An alleged leaked audio recording involving three ESEA Premier Counter-Strike: Global Offensive (CS: GO) players has come to light thanks to CS news site dust2.us. In the audio recording, the three CS: GO players in question are heard fixing the outcome of two matches.
The recording was released after Ian Smith, the Commissioner of the Esports Integrity Commission (ESIC), revealed that the FBI joined hands with ESIC in investigating the North American CS: GO match-fixing scandal.
The three CS: GO players allegedly featured in the audio are Sebastian “retchy” Tropiano, Kevin “4pack” Przypasniak, and Carson “nosraC” O’Reilly, who were all part of the organization Rebirth at the time.
They can supposedly be heard openly discussing the outcome of their matches against Incognito and Russian Canadians. There is also mention of two other CS: GO players’ name in the recording, who are Alex “vek” Voynov and David “J0LZ” Jolin, as having agreed to partake in the match-fixing scheme.
However, Vek denied any involvement with match-fixing in a now-deleted twitlonger post. Moreover, Dexerto interviewed J0LZ, where he denied having made any agreement with Retchy.
Leaked recording among three CS: GO players regarding ESEA match-fixing
The full transcript of the recording is as follows:
Sebastian “retchy” Tropiano: No it’d be sus if you played Incognito like the full game, but if you joined at half, it’d look real. Or not even at half, in the middle of the game while it’s going, you just join, “my internet’s back”, we get shrek out of the server and it looks normal.
Kevin “4pack” Przypasniak: I’m not doing it bro.
Sebastian “retchy” Tropiano: As long as shrek [Spenser “Shrek” Adams] plays like four or five rounds, it’s gonna look good.
Kevin “4pack” Przypasniak: and the fact that you didn’t even say anything about the Russian Canadians game, that’s even more fucked, but…
Sebastian “retchy” Tropiano: What?
Kevin “4pack” Przypasniak: What do you mean what? You didn’t say anything about it.
Sebastian “retchy” Tropiano: What do you mean?
Kevin “4pack” Przypasniak Okay, now you’re just acting dumb.
Sebastian “retchy” Tropiano: No, I’m serious, what are you talking about?
Kevin “4pack” Przypasniak: What do you mean? I was just talking yesterday about winning a match so we can play Mythic in playoffs, you didn’t say anything. Now today you just come into the TeamSpeak and you’re like, “yeah, we’re just gonna lose the game.” Like what? *scoffs* what do you mean?
Sebastian “retchy” Tropiano: We’ve been planning to lose this game for the last five days; it makes the most sense out of every game in MDL. They need this win, we don’t need the win, and with their IGL on radar and you off the server, it looks guaranteed real.
Carson “nosraC” O’Reilly: I don’t know if vek will agree to radar.

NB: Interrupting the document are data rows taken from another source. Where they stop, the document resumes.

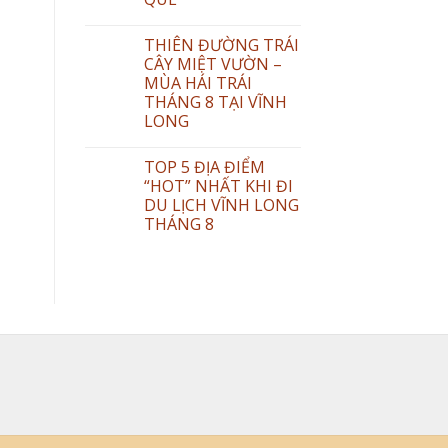
THIÊN ĐƯỜNG TRÁI
CÂY MIỆT VƯỜN –
MÙA HÁI TRÁI
THÁNG 8 TẠI VĨNH
LONG
TOP 5 ĐỊA ĐIỂM
“HOT” NHẤT KHI ĐI
DU LỊCH VĨNH LONG
THÁNG 8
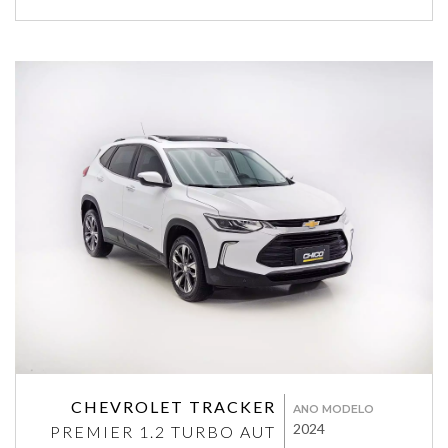
CHEVROLET TRACKER
ANO MODELO
2024
PREMIER 1.2 TURBO AUT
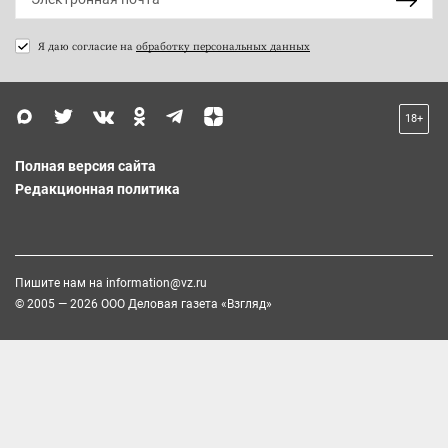
Я даю согласие на
обработку персональных данных
18+
Полная версия сайта
Редакционная политика
Пишите нам на
information@vz.ru
© 2005 — 2026 ООО Деловая газета «Взгляд»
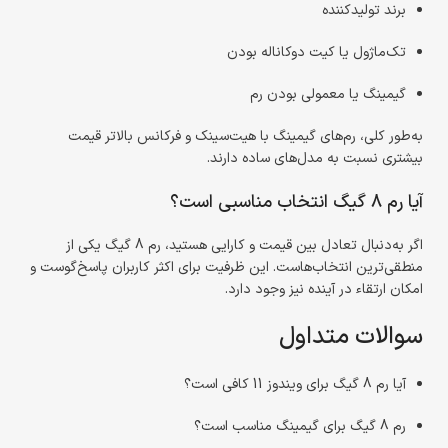
برند تولیدکننده
تک‌ماژول یا کیت دوکاناله بودن
گیمینگ یا معمولی بودن رم
به‌طور کلی، رم‌های گیمینگ با هیت‌سینک و فرکانس بالاتر قیمت
بیشتری نسبت به مدل‌های ساده دارند.
آیا رم 8 گیگ انتخاب مناسبی است؟
اگر به‌دنبال تعادل بین قیمت و کارایی هستید، رم 8 گیگ یکی از
منطقی‌ترین انتخاب‌هاست. این ظرفیت برای اکثر کاربران پاسخ‌گوست و
امکان ارتقاء در آینده نیز وجود دارد.
سوالات متداول
آیا رم 8 گیگ برای ویندوز 11 کافی است؟
رم 8 گیگ برای گیمینگ مناسب است؟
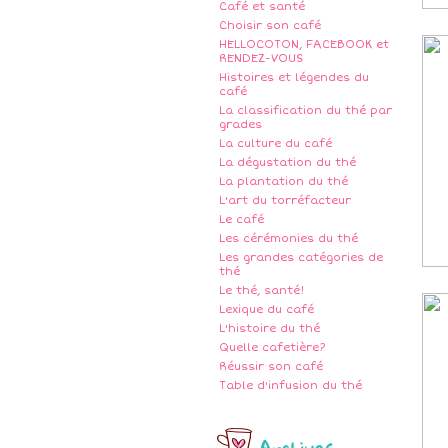
Café et santé
Choisir son café
HELLOCOTON, FACEBOOK et
RENDEZ-VOUS
Histoires et légendes du
café
La classification du thé par
grades
La culture du café
La dégustation du thé
La plantation du thé
L'art du torréfacteur
Le café
Les cérémonies du thé
Les grandes catégories de
thé
Le thé, santé!
Lexique du café
L'histoire du thé
Quelle cafetière?
Réussir son café
Table d'infusion du thé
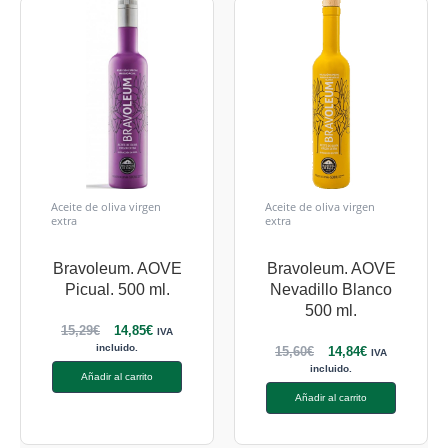
Aceite de oliva virgen
Aceite de oliva virgen
extra
extra
Bravoleum. AOVE
Bravoleum. AOVE
Picual. 500 ml.
Nevadillo Blanco
500 ml.
15,29
€
14,85
€
IVA
incluido.
15,60
€
14,84
€
IVA
incluido.
Añadir al carrito
Añadir al carrito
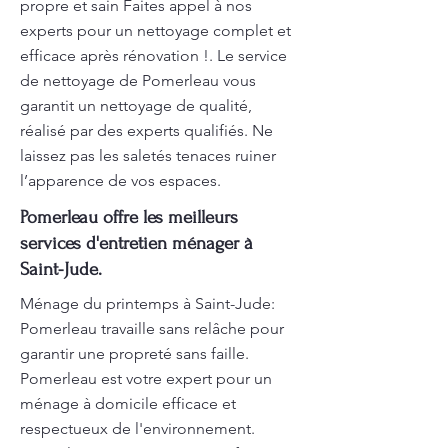
propre et sain Faites appel à nos
experts pour un nettoyage complet et
efficace après rénovation !. Le service
de nettoyage de Pomerleau vous
garantit un nettoyage de qualité,
réalisé par des experts qualifiés. Ne
laissez pas les saletés tenaces ruiner
l’apparence de vos espaces.
Pomerleau offre les meilleurs
services d'entretien ménager à
Saint-Jude.
Ménage du printemps à Saint-Jude:
Pomerleau travaille sans relâche pour
garantir une propreté sans faille.
Pomerleau est votre expert pour un
ménage à domicile efficace et
respectueux de l'environnement.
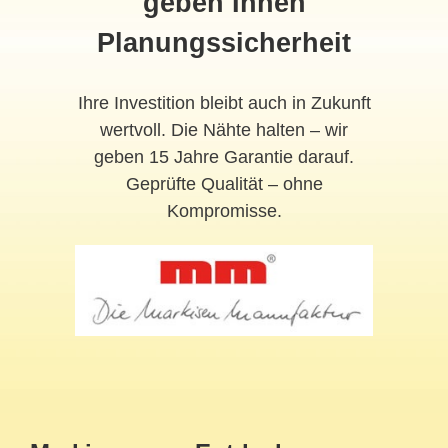
geben Ihnen
Planungssicherheit
Ihre Investition bleibt auch in Zukunft
wertvoll. Die Nähte halten – wir
geben 15 Jahre Garantie darauf.
Geprüfte Qualität – ohne
Kompromisse.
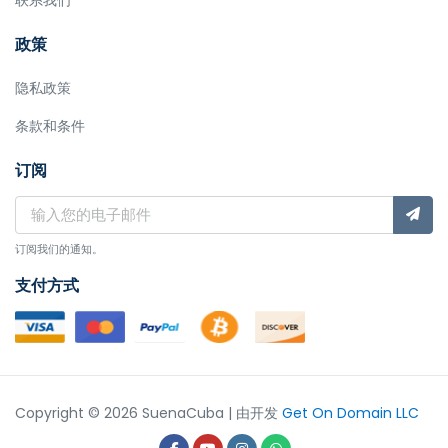
政策
隐私政策
条款和条件
订阅
订阅我们的通知。
支付方式
Copyright © 2026 SuenaCuba | 由开发
Get On Domain LLC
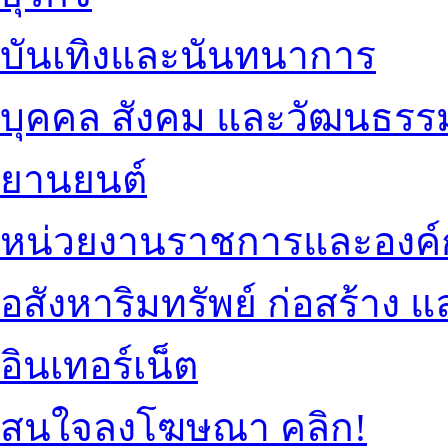
บันเทิงและนันทนาการ
บุคคล สังคม และวัฒนธรร
ยานยนต์
หน่วยงานราชการและองค์
อสังหาริมทรัพย์ ก่อสร้าง
อินเทอร์เน็ต
สนใจลงโฆษณา คลิก!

Sebastian “retchy” Tropiano: He does, he agrees to radar. On the condition that I’m letting him use two Bitcoin sites, and I’m going to share profit from those two sites. And J0LZ is okay with it too. And they’re not- I told them there’s no way you tell battery or Saturn, it needs to look like a legit tryhard game.
Kevin “4pack” Przypasniak: Alright, whatever. But I’m not setting up the Incognito game, I told you.
Sebastian “retchy” Tropiano: I know, I don’t think you should, you should join in while shrek is playing, like three rounds in.
Kevin “4pack” Przypasniak: No *laughs*
Sebastian “retchy” Tropiano: No, the main thing is that if it shows six people on HLTV, it’ll look so good.
Kevin “4pack” Przypasniak: Well, you can set it up or something, I dunno.
Sebastian “retchy” Tropiano: I’m going to restart for [ESEA Pro] client, hold on.
The long series of cheating and match-fixing scandals in the CS: GO scene recently
This audio recording reveal comes after a chain of other cheating and match-fixing scandals in the North American CS: GO scene. Quite naturally, the CS: GO scene is under rigorous scrutiny.
In September 2020, 37 CS: GO coaches faced the ban hammer across all ESIC member tournament hosts. This was only the tip of the iceberg, since ESIC came up with initial results after investigating 20% of the available data.
In October 2020, ESIC issued bans on 7 CS: GO pro players after their involvement in betting-related offenses. ESIC made it clear that they were not taking these offenses lightly and that they were involving Australian Law Enforcement in the case, since Australian Criminal Code was breached.
All these scandals also had a chilling effect on the Valorant scene, as several of the CS: GO players meanwhile switched ship to Valorant at that point.
Then at the end of March 2021, the involvement of FBI in the investigation became public, which indicates there will be far-reaching effects, not only to the pro players involved in the scandal, but to the CS: GO and the Valorant esports scenes as well.
While all these investigations and convictions are not good for the public image of the esports scene, the end result after stringent punishment of the perpetrators will hopefully ensure a clean and fair competitive environment.